* _Work order_:
Looking at the records below, say how many lines contain "presenciais". Nothing else belongs in the answer.

Stored items from a collection
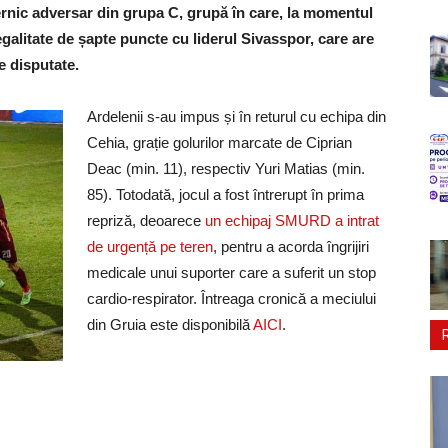
rnic adversar din grupa C, grupă în care, la momentul
 egalitate de șapte puncte cu liderul Sivasspor, care are
de disputate.
Ardelenii s-au impus și în returul cu echipa din
Cehia, grație golurilor marcate de Ciprian
Deac (min. 11), respectiv Yuri Matias (min.
85). Totodată, jocul a fost întrerupt în prima
repriză, deoarece
un echipaj SMURD a intrat
de urgență pe teren
, pentru a acorda îngrijiri
medicale unui suporter care a suferit un stop
cardio-respirator. Întreaga cronică a meciului
din Gruia este disponibilă
AICI
.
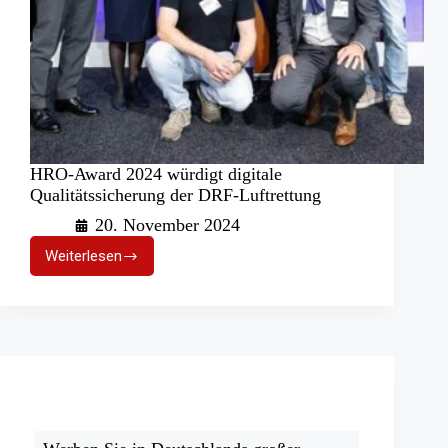
HRO-Award 2024 würdigt digitale
Qualitätssicherung der DRF-Luftrettung
20. November 2024
Weiterlesen
HRO-
Award
2024
würdigt
digitale
Qualitätssicherung
der
DRF-
Luftrettung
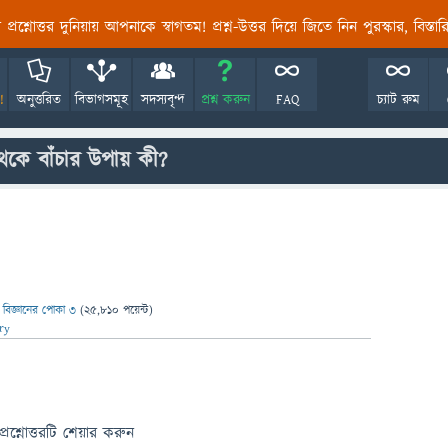
তির প্রশ্নোত্তর দুনিয়ায় আপনাকে স্বাগতম! প্রশ্ন-উত্তর দিয়ে জিতে নিন পুরস্কার, বিস্ত
!
অনুত্তরিত
বিভাগসমূহ
সদস্যবৃন্দ
প্রশ্ন করুন
FAQ
চ্যাট রুম
েকে বাঁচার উপায় কী?
ন
বিজ্ঞানের পোকা ৩
(
25,810
পয়েন্ট)
ry
প্রশ্নোত্তরটি শেয়ার করুন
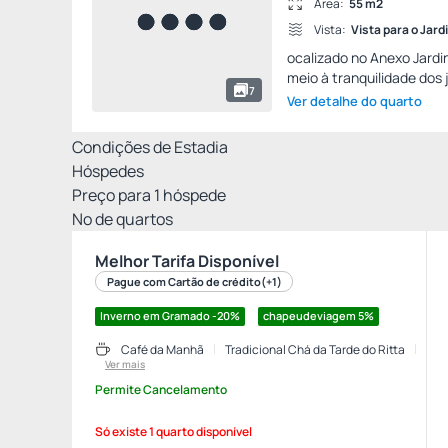
Área:
55 m2
Vista:
Vista para o Jard
ocalizado no Anexo Jardi
meio à tranquilidade dos j
7
Ver detalhe do quarto
Condições de Estadia
Hóspedes
Preço para
1
hóspede
Nº de quartos
Melhor Tarifa Disponível
Pague com Cartão de crédito
(+1)
Inverno em Gramado -20%
chapeudeviagem
5%
Café da Manhã
Tradicional Chá da Tarde do Ritta
Ver mais
Permite Cancelamento
Só existe 1 quarto disponível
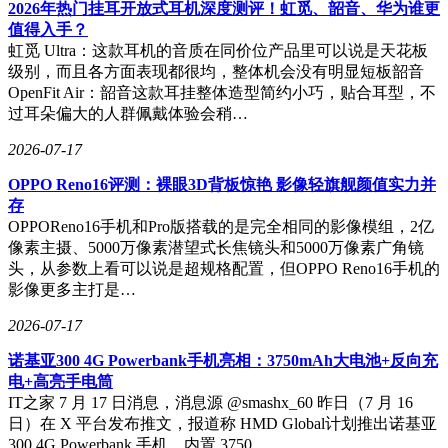
2026年热门挂耳开放式耳机深度测评！虹觅、韶音、华为谁更
值得入手？
虹觅 Ultra：这款耳机的音质在同价位产品里可以说是天花板
级别，而且各方面表现都很均，整体机会没有明显短板韶音
OpenFit Air：韶音这款耳挂整体造型简约小巧，贴合耳型，不
过耳朵偏大的人群佩戴体验会稍…
2026-07-17
OPPO Reno16评测：裸眼3D背板惊艳 影像轻旗舰颜值实力并
存
OPPOReno16手机和Pro版搭载的是完全相同的影像模组，2亿
像素主摄、5000万像素潜望式长焦镜头和5000万像素广角镜
头，从参数上看可以说是超规格配置，但OPPO Reno16手机的
影像更多主打是…
2026-07-17
诺基亚300 4G Powerbank手机亮相：3750mAh大电池+反向充
电+高亮手电筒
IT之家 7 月 17 日消息，消息源 @smashx_60 昨日（7 月 16
日）在 X 平台发布推文，报道称 HMD Global计划推出诺基亚
300 4G Powerbank 手机，内置 3750…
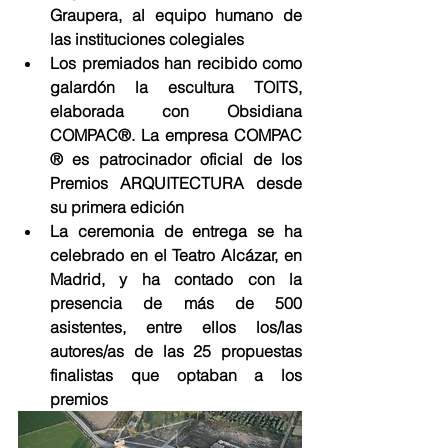
Graupera, al equipo humano de 
las instituciones colegiales
Los premiados han recibido como 
galardón la escultura TOITS, 
elaborada con Obsidiana 
COMPAC®. La empresa COMPAC 
® es patrocinador oficial de los 
Premios ARQUITECTURA desde 
su primera edición
La ceremonia de entrega se ha 
celebrado en el Teatro Alcázar, en 
Madrid, y ha contado con la 
presencia de más de 500 
asistentes, entre ellos los/las 
autores/as de las 25 propuestas 
finalistas que optaban a los 
premios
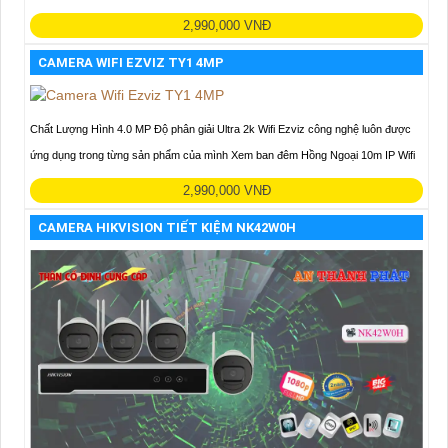
2,990,000 VNĐ
CAMERA WIFI EZVIZ TY1 4MP
Chất Lượng Hình 4.0 MP Độ phân giải Ultra 2k Wifi Ezviz công nghệ luôn được
ứng dụng trong từng sản phẩm của mình Xem ban đêm Hồng Ngoại 10m IP Wifi
2,990,000 VNĐ
CAMERA HIKVISION TIẾT KIỆM NK42W0H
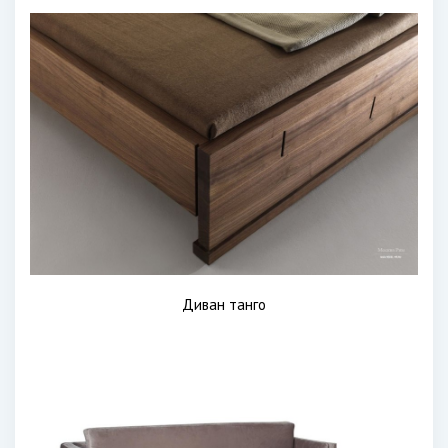
Диван танго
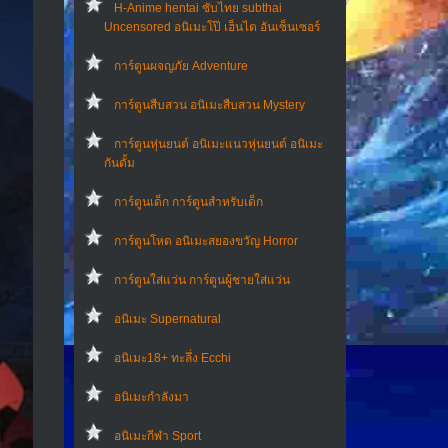
H-Anime hentai ซับไทย subthai
Uncensored อนิเมะโป๊ เฮ็นไต อันเซ็นเซอร์
การ์ตูนผจญภัย Adventure
การ์ตูนสืบสวน อนิเมะสืบสวน Mystery
การ์ตูนหุ่นยนต์ อนิเมะแนวหุ่นยนต์ อนิเมะ
กันดั้ม
การ์ตูนเด็ก การ์ตูนสำหรับเด็ก
การ์ตูนโหด อนิเมะสยองขวัญ Horror
การ์ตูนใส่แว่น การ์ตูนผู้ชายใส่แว่น
อนิเมะ Supernatural
อนิเมะ18+ ทะลึ่ง Ecchi
อนิเมะกำลังมา
อนิเมะกีฬา Sport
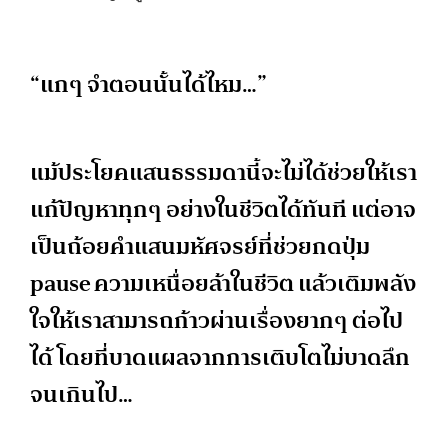
“แกๆ จำตอนนั้นได้ไหม…”
แม้ประโยคแสนธรรมดานี้จะไม่ได้ช่วยให้เรา
แก้ปัญหาทุกๆ อย่างในชีวิตได้ทันที แต่อาจ
เป็นถ้อยคำแสนมหัศจรย์ที่ช่วยกดปุ่ม
pause ความเหนื่อยล้าในชีวิต แล้วเติมพลัง
ใจให้เราสามารถก้าวผ่านเรื่องยากๆ ต่อไป
ได้ โดยที่บาดแผลจากการเติบโตไม่บาดลึก
จนเกินไป…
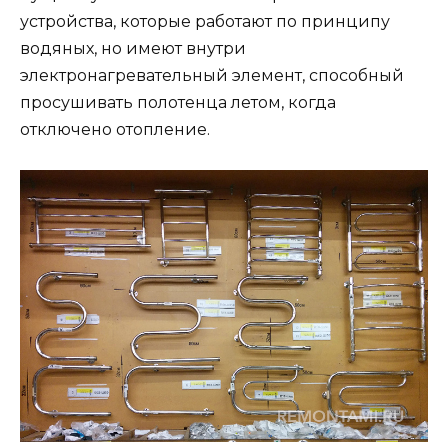
устройства, которые работают по принципу
водяных, но имеют внутри
электронагревательный элемент, способный
просушивать полотенца летом, когда
отключено отопление.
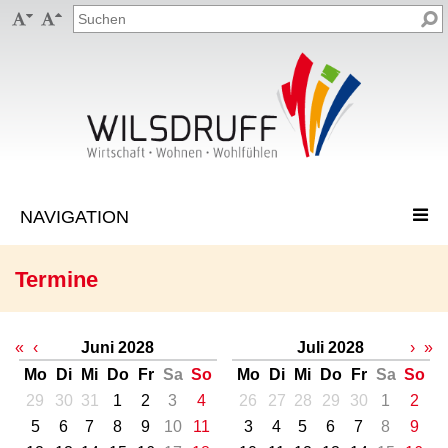


Termine
«
‹
Juni 2028
Juli 2028
›
»
Mo
Di
Mi
Do
Fr
Sa
So
Mo
Di
Mi
Do
Fr
Sa
So
29
30
31
1
2
3
4
26
27
28
29
30
1
2
5
6
7
8
9
10
11
3
4
5
6
7
8
9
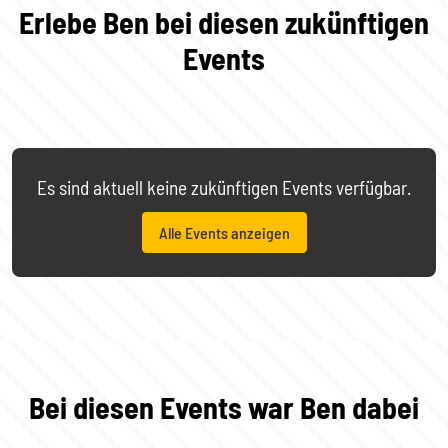
Erlebe Ben bei diesen zukünftigen
Events
Es sind aktuell keine zukünftigen Events verfügbar.
Alle Events anzeigen
Bei diesen Events war Ben dabei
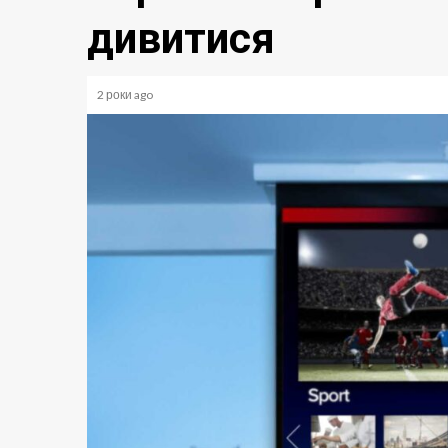
дивитися
2 роки ago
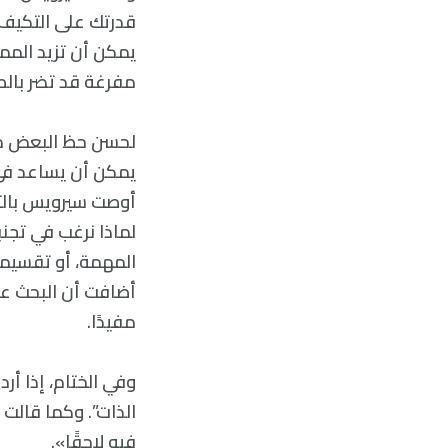
قدرتك على التكيف 
يمكن أن تزيد المم
مفرغة قد تضر بالص
لحسن حظ البعض من 
أوصت سيرويس بالتر
لماذا نرغب في تج
المهمة، أو تقسيمه
أضافت أن البحث عن
مفيدًا.
وفي الختام، إذا أ
الذات”. وكما قالت
فيه لاحقًا».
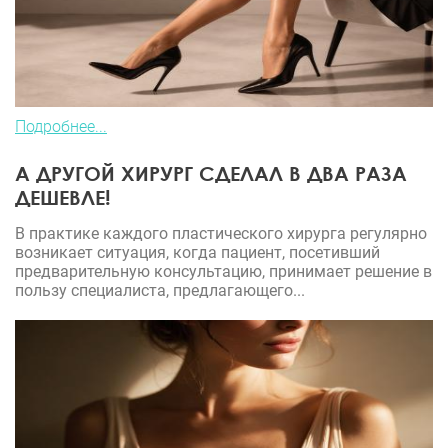
Подробнее...
А ДРУГОЙ ХИРУРГ СДЕЛАЛ В ДВА РАЗА
ДЕШЕВЛЕ!
В практике каждого пластического хирурга регулярно
возникает ситуация, когда пациент, посетивший
предварительную консультацию, принимает решение в
пользу специалиста, предлагающего...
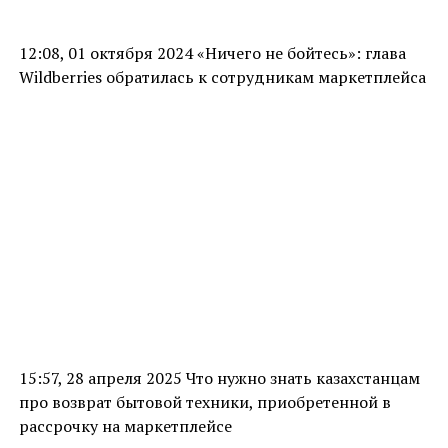
12:08, 01 октября 2024 «Ничего не бойтесь»: глава
Wildberries обратилась к сотрудникам маркетплейса
15:57, 28 апреля 2025 Что нужно знать казахстанцам
про возврат бытовой техники, приобретенной в
рассрочку на маркетплейсе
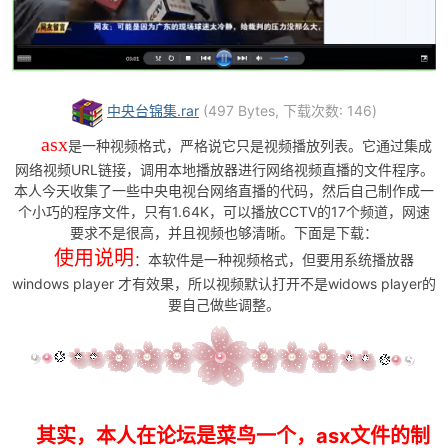
中央台锦集.rar
(497 Bytes, 下载次数: 146)
-
asx
是一种视频格式，严格说它只是视频播放列表。它通过集成
网络视频URL链接，调用本地播放器进行网络视频直播的文件程序。
本人今天收集了一些中央电视台网络直播的代码，然后自己制作成一
个小巧的程序文件，只有1.64K，可以播放CCTV的17个频道，网速
要求不是很高，并且视频也够清晰。下面是下载：
使用说明
：本软件是一种视频格式，但要用系统播放器
windows player 才有效果，所以视频默认打开不是widows player的
要自己做些调整。
52
其实，本人在论坛是菜鸟一个，asx文件的制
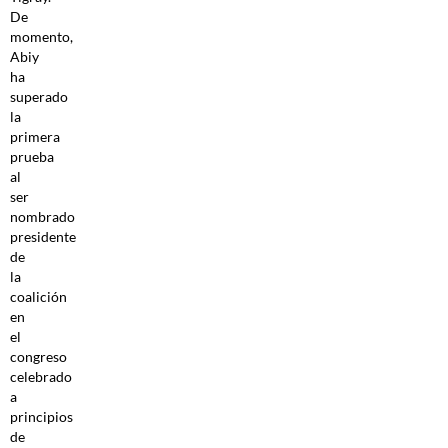
De
momento,
Abiy
ha
superado
la
primera
prueba
al
ser
nombrado
presidente
de
la
coalición
en
el
congreso
celebrado
a
principios
de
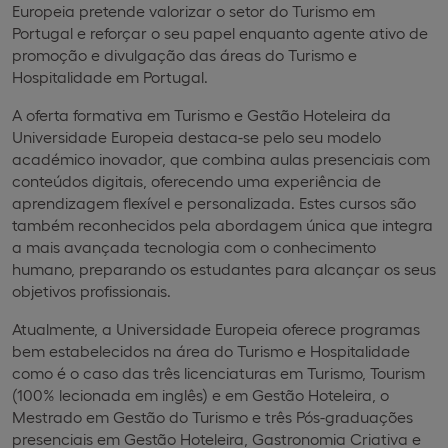
Europeia pretende valorizar o setor do Turismo em
Portugal e reforçar o seu papel enquanto agente ativo de
promoção e divulgação das áreas do Turismo e
Hospitalidade em Portugal.
A oferta formativa em Turismo e Gestão Hoteleira da
Universidade Europeia destaca-se pelo seu modelo
académico inovador, que combina aulas presenciais com
conteúdos digitais, oferecendo uma experiência de
aprendizagem flexível e personalizada. Estes cursos são
também reconhecidos pela abordagem única que integra
a mais avançada tecnologia com o conhecimento
humano, preparando os estudantes para alcançar os seus
objetivos profissionais.
Atualmente, a Universidade Europeia oferece programas
bem estabelecidos na área do Turismo e Hospitalidade
como é o caso das três licenciaturas em Turismo, Tourism
(100% lecionada em inglês) e em Gestão Hoteleira, o
Mestrado em Gestão do Turismo e três Pós-graduações
presenciais em Gestão Hoteleira, Gastronomia Criativa e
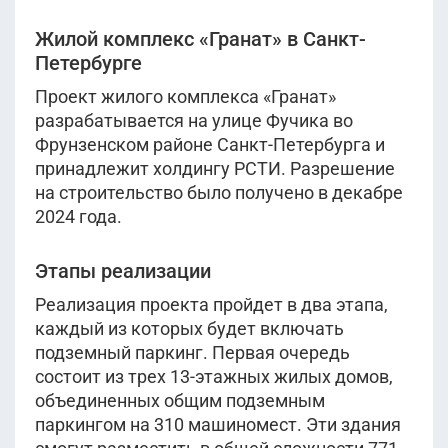
Жилой комплекс «Гранат» в Санкт-
Петербурге
Проект жилого комплекса «Гранат»
разрабатывается на улице Фучика во
Фрунзенском районе Санкт-Петербурга и
принадлежит холдингу РСТИ. Разрешение
на строительство было получено в декабре
2024 года.
Этапы реализации
Реализация проекта пройдет в два этапа,
каждый из которых будет включать
подземный паркинг. Первая очередь
состоит из трех 13-этажных жилых домов,
объединенных общим подземным
паркингом на 310 машиномест. Эти здания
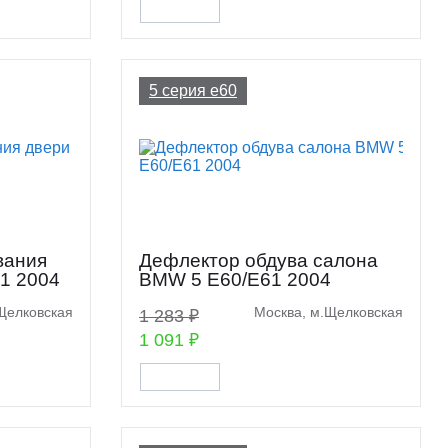
5 серия e60
вания
Дефлектор обдува салона
1 2004
BMW 5 E60/E61 2004
Щелковская
Москва, м.Щелковская
1 283 ₽
1 091 ₽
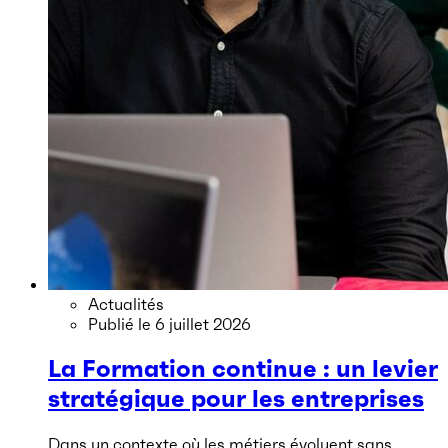
Actualités
Publié le
6 juillet 2026
La Formation continue : un levier
stratégique pour les entreprises
Dans un contexte où les métiers évoluent sans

* _Solution for this task_:
2